I have a new home with a ceiling fan in the study.  The lights are really dim.  There are 2 60W bulbs with an intermediate base.  I was thinking of replacing the bulbs, but cannot find any 75W bulbs with an intermediate base.  Any ideas?


----------



## triple D (Jan 12, 2009)

Did you look at the sticker on the light sockets ? I think they are 60w max. Maybe check your voltage to verify 120v. Then maybe look at another fan? Good luck....


----------



## glennjanie (Jan 12, 2009)

Welcome RSRSATX:
If your light has 'soft white' or frosted bulbs in it, you could use clear bulbs of the same size for a minimal gain in lighting.
Glenn


----------



## ciera (Jan 13, 2009)

Try going with compact florescent bulbs. You can get a 20W CFL with an intermediate base, and the output is equivalent to a 75W incandescent. You can probably get even higher wattage than that if you shop online.


----------



## triple D (Jan 14, 2009)

If you choose a c.f.l. make sure your light is not on a dimmer. Most of the c.f.l.'s are not compatible with dimmers. Good luck....


----------



## SavvyCat (Mar 16, 2009)

One of the reasons I've stayed away from CFLs is because I like dimmers and have one everywhere excepts closets and the kitchen.  But I did find a web site that has a good selection of instant on and dimmable CFLs at 1000 Bulbs 

The former owners had standard CFLs everywhere, and I took them all out and gave them to my "green" boss.  I still can't figure the lesser of two evils between energy use of incandescents and disposal of CFLs.


----------



## kok328 (Mar 16, 2009)

You won't find bulbs greater than 60W in an intermediate base.  This is to prevent you from burning down your home.  A non-dimmer, CFL is the best way to get more light but, depending on the fixture and personal taste, it may not look that great (the CFL's that is).


----------



## SavvyCat (Mar 18, 2009)

kok328, I actually had a run-in with this actually trying to find a light kit with standard base sockets.  I was not aware that they not only stopped making bulbs greater than 60W in an intermediate or candelabra base, but that you cannot get fan light kits with a standard base for just the reason that they do not want you to be able to put a higher wattage bulbs in them.  I'm guessing quite the number of houses burned down.  I had been trying to find a standard base light kit to replace one that didn't match the second fan in the room.  Every time I looked, they were all candelabra and one miserably beat up box with a standard base in it I didn't want to touch.  Once I finally found someone to help, he told me about the changes.  I snagged that ratty old box right quick!

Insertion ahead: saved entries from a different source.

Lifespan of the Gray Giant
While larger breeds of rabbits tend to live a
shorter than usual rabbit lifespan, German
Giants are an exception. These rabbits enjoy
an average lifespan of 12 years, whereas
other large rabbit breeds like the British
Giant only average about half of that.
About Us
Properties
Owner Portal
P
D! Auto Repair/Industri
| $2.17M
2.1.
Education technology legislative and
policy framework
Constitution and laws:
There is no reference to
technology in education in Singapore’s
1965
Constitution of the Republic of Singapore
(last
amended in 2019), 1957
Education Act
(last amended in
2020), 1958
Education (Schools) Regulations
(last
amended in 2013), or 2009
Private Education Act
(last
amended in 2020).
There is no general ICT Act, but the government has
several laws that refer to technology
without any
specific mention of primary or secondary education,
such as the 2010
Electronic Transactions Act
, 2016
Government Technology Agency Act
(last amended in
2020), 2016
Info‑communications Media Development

It's not that I intend to use greater than 60W--in fact I almost never even use those lights--but I just don't want to have to keep a gazillion different kinds of lightbulbs around.  

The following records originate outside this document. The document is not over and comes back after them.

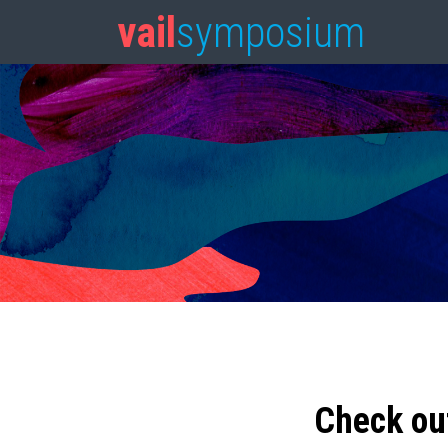
vail
symposium
Check ou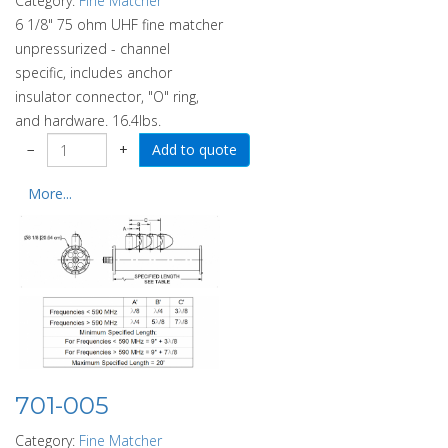
Category:
Fine Matcher
6 1/8" 75 ohm UHF fine matcher
unpressurized - channel
specific, includes anchor
insulator connector, "O" ring,
and hardware. 16.4lbs.
−
+
More...
701-005
Category:
Fine Matcher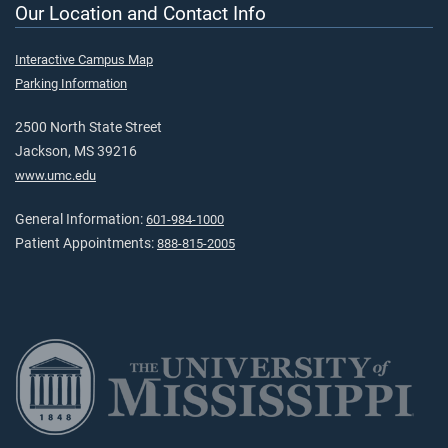
Our Location and Contact Info
Interactive Campus Map
Parking Information
2500 North State Street
Jackson, MS 39216
www.umc.edu
General Information:
601-984-1000
Patient Appointments:
888-815-2005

FYI, the guy pointed out how easy it was to replace the sockets in the fixture should I have the need down the road...


----------



## Johnboy555 (Mar 19, 2009)

Considering everything...would it be easier and cheaper to just replace the light fixture on the fan??  Most lighting an big box stores have  light fixtures available separately, made for fans.  Also, check the dimmer. If it's in the fan itself it may be going bad.


----------